■ **Problem statement**: Print every entry below again exactly as written, skipping the pictures.

[Saved data entries]

---------------

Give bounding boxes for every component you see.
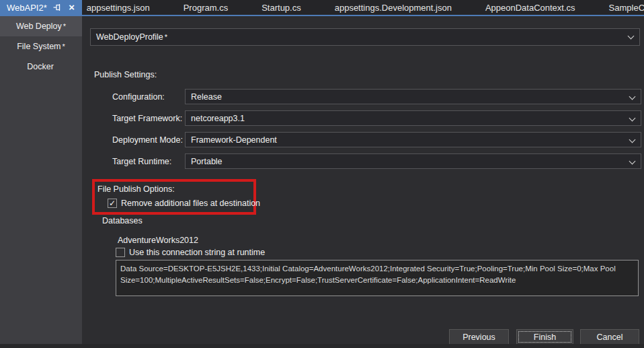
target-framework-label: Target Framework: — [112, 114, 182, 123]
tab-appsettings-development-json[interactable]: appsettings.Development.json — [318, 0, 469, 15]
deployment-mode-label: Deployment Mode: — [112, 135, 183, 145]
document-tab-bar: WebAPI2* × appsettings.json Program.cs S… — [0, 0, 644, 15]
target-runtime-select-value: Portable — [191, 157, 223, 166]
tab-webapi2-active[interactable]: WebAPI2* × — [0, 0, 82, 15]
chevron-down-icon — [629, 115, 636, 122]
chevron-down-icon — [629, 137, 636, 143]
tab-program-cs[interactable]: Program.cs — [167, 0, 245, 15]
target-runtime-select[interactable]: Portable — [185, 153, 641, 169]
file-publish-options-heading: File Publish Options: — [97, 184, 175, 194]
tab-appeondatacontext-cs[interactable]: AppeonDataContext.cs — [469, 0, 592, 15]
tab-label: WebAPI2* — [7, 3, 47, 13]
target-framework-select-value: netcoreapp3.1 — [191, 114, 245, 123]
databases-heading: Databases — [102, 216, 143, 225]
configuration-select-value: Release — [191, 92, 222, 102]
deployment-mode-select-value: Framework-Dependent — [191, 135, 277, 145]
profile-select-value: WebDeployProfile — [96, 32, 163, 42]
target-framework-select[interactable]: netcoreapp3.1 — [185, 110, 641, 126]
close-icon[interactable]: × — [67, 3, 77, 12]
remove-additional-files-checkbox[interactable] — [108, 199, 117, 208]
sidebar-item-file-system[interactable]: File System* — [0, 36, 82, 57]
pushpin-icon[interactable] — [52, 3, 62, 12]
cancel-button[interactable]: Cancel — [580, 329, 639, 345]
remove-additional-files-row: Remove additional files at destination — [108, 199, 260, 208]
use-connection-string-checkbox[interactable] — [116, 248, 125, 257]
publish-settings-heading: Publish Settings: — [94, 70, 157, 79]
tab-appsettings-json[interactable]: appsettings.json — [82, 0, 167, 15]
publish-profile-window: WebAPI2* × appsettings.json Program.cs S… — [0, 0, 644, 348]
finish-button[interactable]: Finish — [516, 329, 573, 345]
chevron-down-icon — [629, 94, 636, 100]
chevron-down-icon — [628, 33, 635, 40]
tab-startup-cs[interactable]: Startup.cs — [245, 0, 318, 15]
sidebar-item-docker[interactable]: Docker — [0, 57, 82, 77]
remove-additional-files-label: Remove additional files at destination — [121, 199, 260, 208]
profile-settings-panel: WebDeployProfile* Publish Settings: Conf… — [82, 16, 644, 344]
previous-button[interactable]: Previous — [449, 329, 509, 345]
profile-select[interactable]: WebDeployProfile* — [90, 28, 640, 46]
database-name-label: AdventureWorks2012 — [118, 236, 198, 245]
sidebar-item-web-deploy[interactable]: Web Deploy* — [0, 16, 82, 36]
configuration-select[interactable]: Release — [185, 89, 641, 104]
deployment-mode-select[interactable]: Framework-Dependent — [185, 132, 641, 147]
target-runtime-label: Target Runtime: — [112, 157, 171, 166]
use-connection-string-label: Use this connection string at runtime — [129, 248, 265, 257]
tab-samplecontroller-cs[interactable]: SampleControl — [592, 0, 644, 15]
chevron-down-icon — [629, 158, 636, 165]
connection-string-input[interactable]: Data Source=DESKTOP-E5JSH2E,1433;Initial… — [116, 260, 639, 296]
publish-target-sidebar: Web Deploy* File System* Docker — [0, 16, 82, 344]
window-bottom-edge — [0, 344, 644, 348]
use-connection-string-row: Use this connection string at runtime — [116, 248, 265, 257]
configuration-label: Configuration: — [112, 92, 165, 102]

---------------

■ **Expected answer**:
Give bounding boxes for every component you see.
target-framework-label: Target Framework: — [112, 114, 182, 123]
tab-appsettings-development-json[interactable]: appsettings.Development.json — [318, 0, 469, 15]
deployment-mode-label: Deployment Mode: — [112, 135, 183, 145]
document-tab-bar: WebAPI2* × appsettings.json Program.cs S… — [0, 0, 644, 15]
target-runtime-select-value: Portable — [191, 157, 223, 166]
tab-webapi2-active[interactable]: WebAPI2* × — [0, 0, 82, 15]
chevron-down-icon — [629, 115, 636, 122]
chevron-down-icon — [629, 137, 636, 143]
tab-program-cs[interactable]: Program.cs — [167, 0, 245, 15]
target-runtime-select[interactable]: Portable — [185, 153, 641, 169]
file-publish-options-heading: File Publish Options: — [97, 184, 175, 194]
tab-appeondatacontext-cs[interactable]: AppeonDataContext.cs — [469, 0, 592, 15]
tab-label: WebAPI2* — [7, 3, 47, 13]
target-framework-select-value: netcoreapp3.1 — [191, 114, 245, 123]
databases-heading: Databases — [102, 216, 143, 225]
configuration-select-value: Release — [191, 92, 222, 102]
deployment-mode-select-value: Framework-Dependent — [191, 135, 277, 145]
profile-select-value: WebDeployProfile — [96, 32, 163, 42]
target-framework-select[interactable]: netcoreapp3.1 — [185, 110, 641, 126]
close-icon[interactable]: × — [67, 3, 77, 12]
remove-additional-files-checkbox[interactable] — [108, 199, 117, 208]
sidebar-item-file-system[interactable]: File System* — [0, 36, 82, 57]
pushpin-icon[interactable] — [52, 3, 62, 12]
cancel-button[interactable]: Cancel — [580, 329, 639, 345]
remove-additional-files-row: Remove additional files at destination — [108, 199, 260, 208]
use-connection-string-checkbox[interactable] — [116, 248, 125, 257]
publish-settings-heading: Publish Settings: — [94, 70, 157, 79]
tab-appsettings-json[interactable]: appsettings.json — [82, 0, 167, 15]
publish-profile-window: WebAPI2* × appsettings.json Program.cs S… — [0, 0, 644, 348]
finish-button[interactable]: Finish — [516, 329, 573, 345]
chevron-down-icon — [629, 94, 636, 100]
chevron-down-icon — [628, 33, 635, 40]
tab-startup-cs[interactable]: Startup.cs — [245, 0, 318, 15]
sidebar-item-docker[interactable]: Docker — [0, 57, 82, 77]
remove-additional-files-label: Remove additional files at destination — [121, 199, 260, 208]
profile-settings-panel: WebDeployProfile* Publish Settings: Conf… — [82, 16, 644, 344]
previous-button[interactable]: Previous — [449, 329, 509, 345]
profile-select[interactable]: WebDeployProfile* — [90, 28, 640, 46]
database-name-label: AdventureWorks2012 — [118, 236, 198, 245]
sidebar-item-web-deploy[interactable]: Web Deploy* — [0, 16, 82, 36]
configuration-select[interactable]: Release — [185, 89, 641, 104]
deployment-mode-select[interactable]: Framework-Dependent — [185, 132, 641, 147]
target-runtime-label: Target Runtime: — [112, 157, 171, 166]
use-connection-string-label: Use this connection string at runtime — [129, 248, 265, 257]
tab-samplecontroller-cs[interactable]: SampleControl — [592, 0, 644, 15]
chevron-down-icon — [629, 158, 636, 165]
connection-string-input[interactable]: Data Source=DESKTOP-E5JSH2E,1433;Initial… — [116, 260, 639, 296]
publish-target-sidebar: Web Deploy* File System* Docker — [0, 16, 82, 344]
window-bottom-edge — [0, 344, 644, 348]
use-connection-string-row: Use this connection string at runtime — [116, 248, 265, 257]
configuration-label: Configuration: — [112, 92, 165, 102]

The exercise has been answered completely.